物流、組立、IoT、食品分野での活用イメージを提案する「スマラボ」
ロボットシステム導入を手掛けるFAプロダクツとオフィスエフエイ・コム、ロボコムは、3社共同で、ロボットシステムとIoTの常設展示場「Smart Factory Conductor LABO(スマラボ)」を栃木県小山市に5月16日に開設すると発表。4月18日に落成発表会、同19日に現地説明会を行った。「スマラボ」ではさまざまなメーカーのロボットを設置し、特徴を理解しながらシステムインテグレーション技術を習得できるとしている。
広さはおよそ300平方メートル。安川電機、ファナック、ユニバーサルロボット、デンソー、エプソン、日本電産シンポ、三菱電機などのロボットが並べられており、ロボットメーカーは今後も増やす予定。近年では予兆保全や画像処理、検品などを用途として、いわゆるAI技術が使われ始めているが、それらへの対応も進める。

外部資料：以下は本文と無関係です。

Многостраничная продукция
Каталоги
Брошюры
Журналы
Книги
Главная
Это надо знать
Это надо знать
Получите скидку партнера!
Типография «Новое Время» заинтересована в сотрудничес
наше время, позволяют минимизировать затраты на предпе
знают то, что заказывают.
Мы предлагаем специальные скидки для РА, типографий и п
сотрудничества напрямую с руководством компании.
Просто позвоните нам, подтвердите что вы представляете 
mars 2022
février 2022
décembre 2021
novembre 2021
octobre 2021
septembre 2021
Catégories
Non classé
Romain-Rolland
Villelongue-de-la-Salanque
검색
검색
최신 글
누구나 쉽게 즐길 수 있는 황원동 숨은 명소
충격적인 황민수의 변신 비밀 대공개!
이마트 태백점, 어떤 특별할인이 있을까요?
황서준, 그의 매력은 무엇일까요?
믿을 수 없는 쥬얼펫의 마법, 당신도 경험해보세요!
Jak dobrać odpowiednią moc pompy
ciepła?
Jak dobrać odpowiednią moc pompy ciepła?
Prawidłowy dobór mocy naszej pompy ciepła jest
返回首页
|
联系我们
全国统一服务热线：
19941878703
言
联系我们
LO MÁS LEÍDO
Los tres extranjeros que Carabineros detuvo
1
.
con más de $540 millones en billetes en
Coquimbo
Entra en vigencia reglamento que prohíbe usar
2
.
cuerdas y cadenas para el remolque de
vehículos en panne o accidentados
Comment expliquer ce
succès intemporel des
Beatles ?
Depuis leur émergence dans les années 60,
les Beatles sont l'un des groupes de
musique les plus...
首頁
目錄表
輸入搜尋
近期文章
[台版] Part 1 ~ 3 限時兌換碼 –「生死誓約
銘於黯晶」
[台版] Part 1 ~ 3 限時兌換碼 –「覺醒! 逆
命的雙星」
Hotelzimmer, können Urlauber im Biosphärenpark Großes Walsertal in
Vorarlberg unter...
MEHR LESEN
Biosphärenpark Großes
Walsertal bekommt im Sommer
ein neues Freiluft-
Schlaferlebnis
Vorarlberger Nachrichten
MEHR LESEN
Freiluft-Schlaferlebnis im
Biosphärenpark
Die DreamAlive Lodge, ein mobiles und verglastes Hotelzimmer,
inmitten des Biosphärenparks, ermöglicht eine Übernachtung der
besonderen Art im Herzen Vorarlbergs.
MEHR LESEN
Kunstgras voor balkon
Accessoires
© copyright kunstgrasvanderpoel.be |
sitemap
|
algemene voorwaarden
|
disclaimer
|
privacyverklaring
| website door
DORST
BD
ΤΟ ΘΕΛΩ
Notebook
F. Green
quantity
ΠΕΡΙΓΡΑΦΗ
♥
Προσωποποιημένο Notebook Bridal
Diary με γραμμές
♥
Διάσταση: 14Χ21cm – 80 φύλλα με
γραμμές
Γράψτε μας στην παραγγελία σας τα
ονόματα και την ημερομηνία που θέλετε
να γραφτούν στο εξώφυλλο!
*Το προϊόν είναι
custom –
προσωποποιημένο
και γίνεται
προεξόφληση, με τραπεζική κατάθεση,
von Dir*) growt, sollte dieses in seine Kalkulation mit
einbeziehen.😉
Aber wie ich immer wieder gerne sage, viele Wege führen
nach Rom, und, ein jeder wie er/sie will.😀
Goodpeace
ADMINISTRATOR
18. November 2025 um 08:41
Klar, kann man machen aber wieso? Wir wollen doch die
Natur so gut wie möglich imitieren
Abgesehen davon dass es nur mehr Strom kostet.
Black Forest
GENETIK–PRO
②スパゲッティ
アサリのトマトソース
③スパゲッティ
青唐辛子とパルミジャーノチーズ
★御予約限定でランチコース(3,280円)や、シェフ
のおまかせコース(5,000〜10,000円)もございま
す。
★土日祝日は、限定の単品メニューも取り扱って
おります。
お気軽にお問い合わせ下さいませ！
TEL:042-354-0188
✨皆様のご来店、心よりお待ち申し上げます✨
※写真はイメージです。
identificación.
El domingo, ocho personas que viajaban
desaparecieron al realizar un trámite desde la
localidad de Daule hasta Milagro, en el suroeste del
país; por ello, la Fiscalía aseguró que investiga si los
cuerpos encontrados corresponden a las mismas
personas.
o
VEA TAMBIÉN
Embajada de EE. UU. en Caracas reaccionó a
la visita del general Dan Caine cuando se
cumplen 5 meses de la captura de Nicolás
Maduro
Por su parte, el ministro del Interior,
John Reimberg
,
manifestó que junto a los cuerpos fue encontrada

「スマラボ」の展示は大きく4つに分かれている。「物流」「自動車・機械」「IoT」「食品」だ。それぞれ簡単にご紹介する。なお、デモ内容はあくまで記者公開日のもので、今後変わっていくものと思われる。また、ロボットの動作は安全性を考慮して、いずれもかなり遅めに設定されていた。
(1)物流ゾーン
まず「物流」ゾーンでは、(1)MUJINのビジョンとコントローラーを使った、ティーチレスのデパレタイジング・パレタイジングのデモ(MUJINについては過去記事も参照)、(2)2つのカメラを使ってランダムに流れてくるワークの向きや高さを認識し、コンベアを止めずに搬送するデモ、(3)エクセルで簡単にプログラミングが可能で小型ながら積載で200kg、牽引で500kgを搬送できるトヨタL&FのAGVによる自動搬送デモの3種類が行われていた。(2)自動車・機械ゾーン
「自動車・機械」ゾーンは、従来の組立工程のロボット活用例だ。ここでは、(1)画像処理および2種類のロボットを1つのコントローラーで連携させて、治具(じぐ)上ではなく空中で部品を組み合わせるデモ、(2)ファナックの認識用3次元カメラと磁石を使ったエンドエフェクタを用いて、ティーチレスでばら積みピッキングを行うデモの2つが行われていた。(3)IoTゾーン
IoTゾーンでは、IoT化のイメージを持つためのスモールパッケージとして、レガシーな設備機械向けにワイヤーに巻きつけるだけの「信号横取りセンサー」を使った稼働監視や予知保全のアプリケーションのほか、振動センサー、6軸(加速度・ジャイロ)を使った予知保全のデモが実施されていた。稼働状況はタブレットで見ることもできる。また、カメラ、バーコードリーダー、搬送機、ロボットを1つのPCと共通通信規格の「ORiN」を使って制御している様子がデモされていた。IoTゾーンに置いている理由は、システム全体をクラウド上で仮想化してシミュレーションした上で、現場で組み付けることを想定しているため。
IoTゾーンではもう1つ、化粧品業界をイメージした協働型ロボットのデモが行われており、こちらでは生産指示が数時間単位で変化する少量多品種の現場で、日本電算シンポ製の自走式台車上に乗せた手首カメラ付きアームロボットを活用する例が示された。
(4)食品ゾーン
食品ゾーンはスマラボの目玉の1つかもしれない。こちらでは弁当盛り付けロボットがハンドを食品に合わせて交換しながら、唐揚げや梅干しのダミーを盛り付ける様子がデモされた。国際ロボット展に出展されていたのと同じもので、3D画像センサーで食品の位置や種類を立体識別、さまざまな食品を盛り付けることができる。ハンド部には荷重センサーが付きいていて同時に計量も可能なため、たとえば、ひじきを定量だけ盛るといった作業にも対応できる。
衛生上、低温下での作業が必要な過酷な労働環境を改善できるロボットだという。なおオフィスエフエイコムは、2017年2月にコンビニのローソンを子会社にした三菱商事と、盛り付けロボットを共同開発中だ。
このほか、おにぎりを番重と呼ばれるトレイにまとめていく3台のロボットと、ばら積みされたレトルトパウチをピッキングして移載する2台のロボットのデモを見ることができた。施設内に固定された大型の専用機ではなく、移動可能なロボットを使うことで、中小の狭い食品工場でも活用できることをイメージしている。レーザーセンサーを使うことで人が近寄るとロボット動作を遅くするなど、安全性にも配慮している。